### Records drawn from a dataset
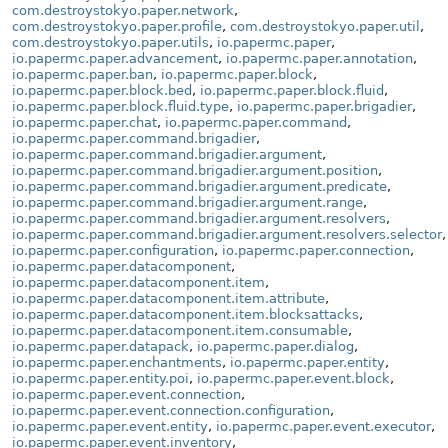
com.destroystokyo.paper.network
,
com.destroystokyo.paper.profile
,
com.destroystokyo.paper.util
,
com.destroystokyo.paper.utils
,
io.papermc.paper
,
io.papermc.paper.advancement
,
io.papermc.paper.annotation
,
io.papermc.paper.ban
,
io.papermc.paper.block
,
io.papermc.paper.block.bed
,
io.papermc.paper.block.fluid
,
io.papermc.paper.block.fluid.type
,
io.papermc.paper.brigadier
,
io.papermc.paper.chat
,
io.papermc.paper.command
,
io.papermc.paper.command.brigadier
,
io.papermc.paper.command.brigadier.argument
,
io.papermc.paper.command.brigadier.argument.position
,
io.papermc.paper.command.brigadier.argument.predicate
,
io.papermc.paper.command.brigadier.argument.range
,
io.papermc.paper.command.brigadier.argument.resolvers
,
io.papermc.paper.command.brigadier.argument.resolvers.selector
,
io.papermc.paper.configuration
,
io.papermc.paper.connection
,
io.papermc.paper.datacomponent
,
io.papermc.paper.datacomponent.item
,
io.papermc.paper.datacomponent.item.attribute
,
io.papermc.paper.datacomponent.item.blocksattacks
,
io.papermc.paper.datacomponent.item.consumable
,
io.papermc.paper.datapack
,
io.papermc.paper.dialog
,
io.papermc.paper.enchantments
,
io.papermc.paper.entity
,
io.papermc.paper.entity.poi
,
io.papermc.paper.event.block
,
io.papermc.paper.event.connection
,
io.papermc.paper.event.connection.configuration
,
io.papermc.paper.event.entity
,
io.papermc.paper.event.executor
,
io.papermc.paper.event.inventory
,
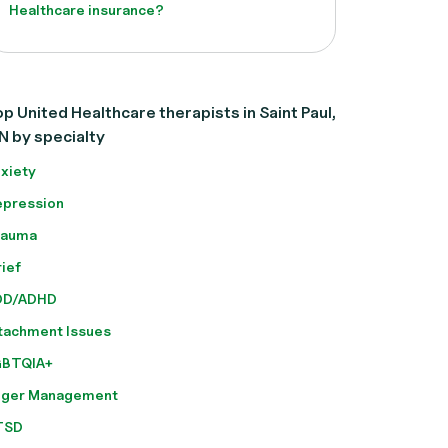
Healthcare insurance?
p United Healthcare therapists in Saint Paul,
N by specialty
xiety
pression
rauma
ief
DD/ADHD
tachment Issues
GBTQIA+
nger Management
TSD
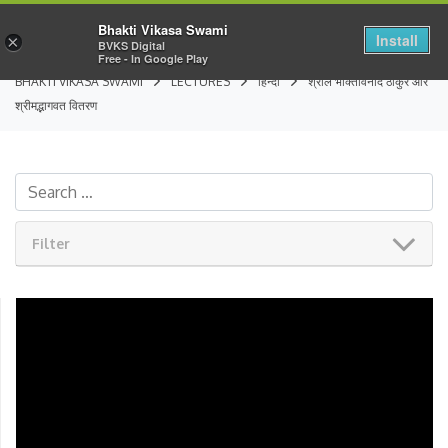
Bhakti Vikasa Swami
Install
×
BVKS Digital
Free - In Google Play
BHAKTI VIKASA SWAMI
LECTURES
हिन्दी
श्रील भक्तिविनोद ठाकुर और
श्रीमद्भागवत वितरण
Filter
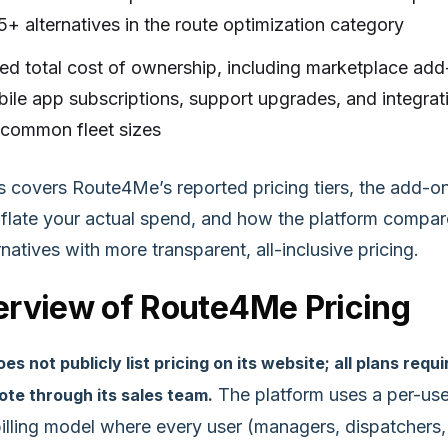
5+ alternatives in the route optimization category
ed total cost of ownership, including marketplace add
ile app subscriptions, support upgrades, and integrat
 common fleet sizes
is covers Route4Me’s reported pricing tiers, the add-o
inflate your actual spend, and how the platform compa
rnatives with more transparent, all-inclusive pricing.
rview of Route4Me Pricing
 not publicly list pricing on its website; all plans requi
The platform uses a per-use
te through its sales team.
illing model where every user (managers, dispatchers,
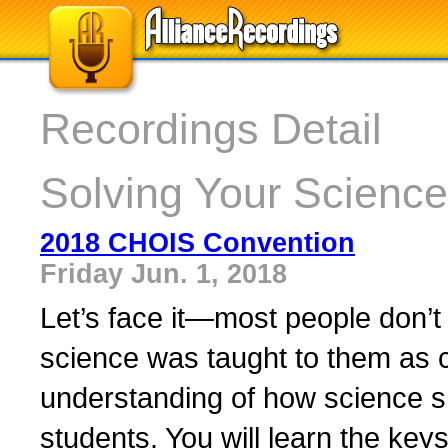
Recordings Detail
Solving Your Science
2018 CHOIS Convention
Friday Jun. 1, 2018
Let’s face it—most people don’t 
science was taught to them as c
understanding of how science s
students. You will learn the keys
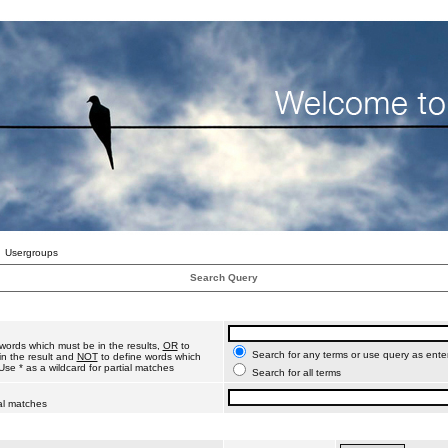
Usergroups
Search Query
words which must be in the results,
OR
to
Search for any terms or use query as ente
n the result and
NOT
to define words which
Use * as a wildcard for partial matches
Search for all terms
ial matches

### Activity
Would you output each entry exactly and leave the pictures behind?

### Answer to this task
com.destroystokyo.paper.network
,
com.destroystokyo.paper.profile
,
com.destroystokyo.paper.util
,
com.destroystokyo.paper.utils
,
io.papermc.paper
,
io.papermc.paper.advancement
,
io.papermc.paper.annotation
,
io.papermc.paper.ban
,
io.papermc.paper.block
,
io.papermc.paper.block.bed
,
io.papermc.paper.block.fluid
,
io.papermc.paper.block.fluid.type
,
io.papermc.paper.brigadier
,
io.papermc.paper.chat
,
io.papermc.paper.command
,
io.papermc.paper.command.brigadier
,
io.papermc.paper.command.brigadier.argument
,
io.papermc.paper.command.brigadier.argument.position
,
io.papermc.paper.command.brigadier.argument.predicate
,
io.papermc.paper.command.brigadier.argument.range
,
io.papermc.paper.command.brigadier.argument.resolvers
,
io.papermc.paper.command.brigadier.argument.resolvers.selector
,
io.papermc.paper.configuration
,
io.papermc.paper.connection
,
io.papermc.paper.datacomponent
,
io.papermc.paper.datacomponent.item
,
io.papermc.paper.datacomponent.item.attribute
,
io.papermc.paper.datacomponent.item.blocksattacks
,
io.papermc.paper.datacomponent.item.consumable
,
io.papermc.paper.datapack
,
io.papermc.paper.dialog
,
io.papermc.paper.enchantments
,
io.papermc.paper.entity
,
io.papermc.paper.entity.poi
,
io.papermc.paper.event.block
,
io.papermc.paper.event.connection
,
io.papermc.paper.event.connection.configuration
,
io.papermc.paper.event.entity
,
io.papermc.paper.event.executor
,
io.papermc.paper.event.inventory
,
Healthcare insurance?
p United Healthcare therapists in Saint Paul,
N by specialty
xiety
pression
rauma
ief
DD/ADHD
tachment Issues
GBTQIA+
nger Management
TSD
Bhakti Vikasa Swami
Install
×
BVKS Digital
Free - In Google Play
BHAKTI VIKASA SWAMI
LECTURES
हिन्दी
श्रील भक्तिविनोद ठाकुर और
श्रीमद्भागवत वितरण
Filter
5+ alternatives in the route optimization category
ed total cost of ownership, including marketplace add
ile app subscriptions, support upgrades, and integrat
 common fleet sizes
is covers Route4Me’s reported pricing tiers, the add-o
inflate your actual spend, and how the platform compa
rnatives with more transparent, all-inclusive pricing.
rview of Route4Me Pricing
 not publicly list pricing on its website; all plans requi
The platform uses a per-use
te through its sales team.
illing model where every user (managers, dispatchers,
Recordings Detail
Solving Your Science
2018 CHOIS Convention
Friday Jun. 1, 2018
Let’s face it—most people don’t 
science was taught to them as c
understanding of how science s
students. You will learn the keys
Usergroups
Search Query
words which must be in the results,
OR
to
Search for any terms or use query as ente
n the result and
NOT
to define words which
Use * as a wildcard for partial matches
Search for all terms
ial matches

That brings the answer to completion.